The EU has grown steadily from its six founding members to 28 countries.
Belgium, France, Germany, Italy, Luxembourg and the Netherlands signed up to the
EEC, or Common Market in 1957. Britain, Ireland and Denmark joined in the first
wave of expansion in 1973, followed by Greece in 1981 and Portugal and Spain
five years later. Eastern Germany joined after unification and Austria, Finland
and Sweden became part of the EU in 1995. The biggest enlargement came in 2004
when 10 new member countries joined.
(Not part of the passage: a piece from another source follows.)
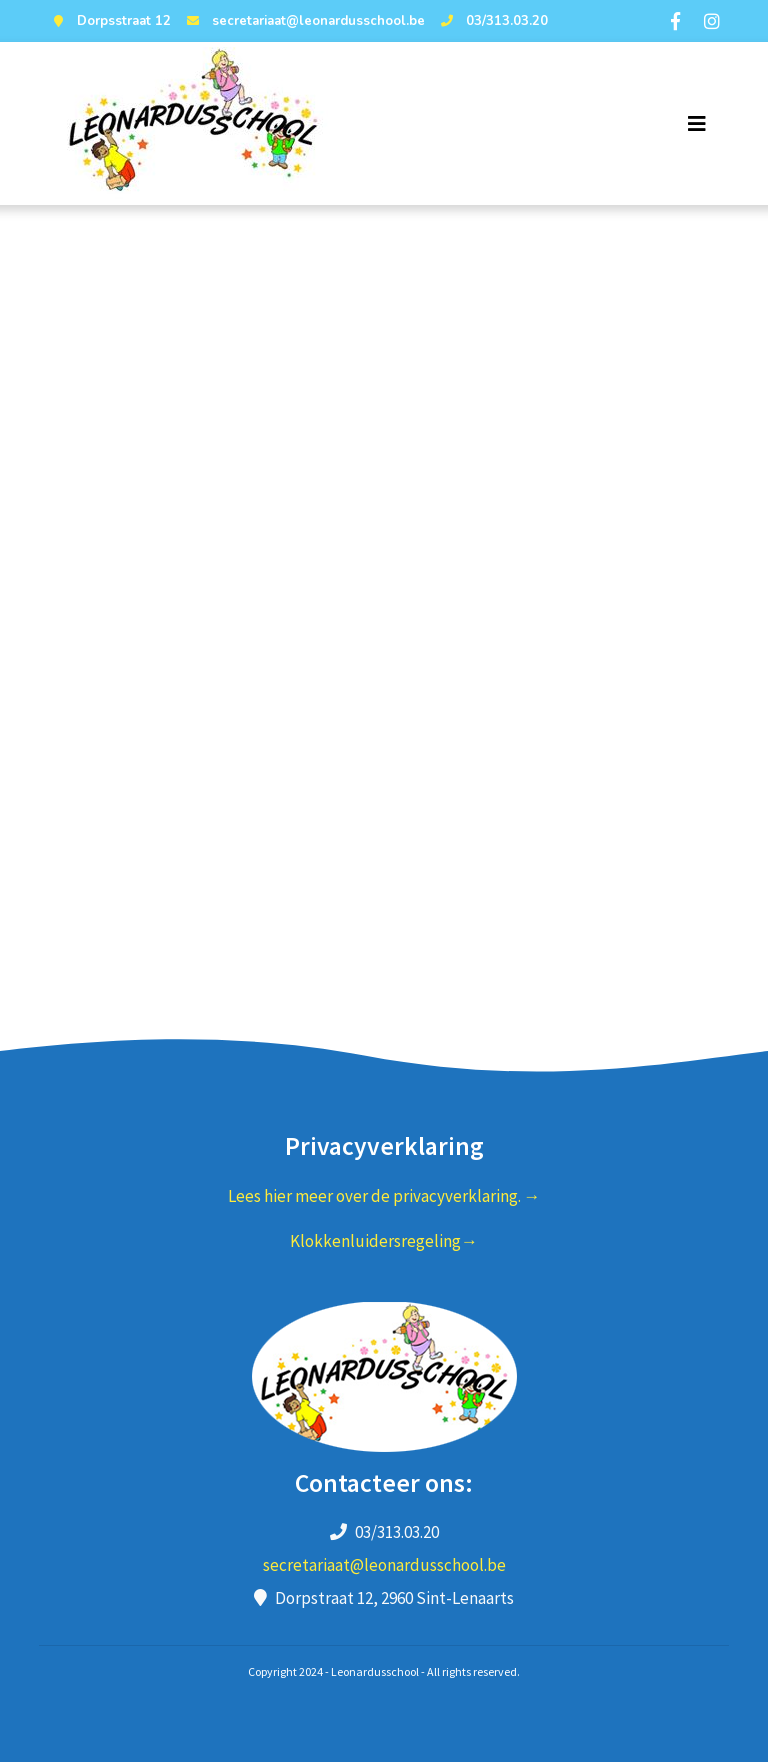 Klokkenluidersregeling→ (384, 1241)
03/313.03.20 (492, 21)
Romania and Bulgaria joined in 2007 and
Croatia was latest to sign up in 2013. The EEC started out as a trading bloc - with free movement of goods and
services within the Common Market - now its interests include reducing regional
inequalities, preserving the environment, promoting human rights and investing
in education and research.
The EU is Britain's biggest trading partner. British citizens are free to
work in any EU country and EU funding is spent on supporting farmers, boosting
jobs in the UK, redeveloping rundown areas, and grants for university research.
The EU has contributed to cheaper travel by challenging monopolies and boosting
competition. It has reduced the cost of mobile data roaming and set water
quality standards in Europe. But giving subsidies to farmers led to over-supply of some crops and so the
EU was forced to rethink its agriculture policy. Critics say the EU has taken too
much power from the member governments, its regulations are costly to the members
economy and without them, Countries like Britain would be able to sign other trade deals with
growing economies like China and India. They also say that the EU wastes
taxpayers’ money on excessive bureaucracy - citing MEPs monthly trips to
Strasbourg which cost 180m euros (£136m) per year.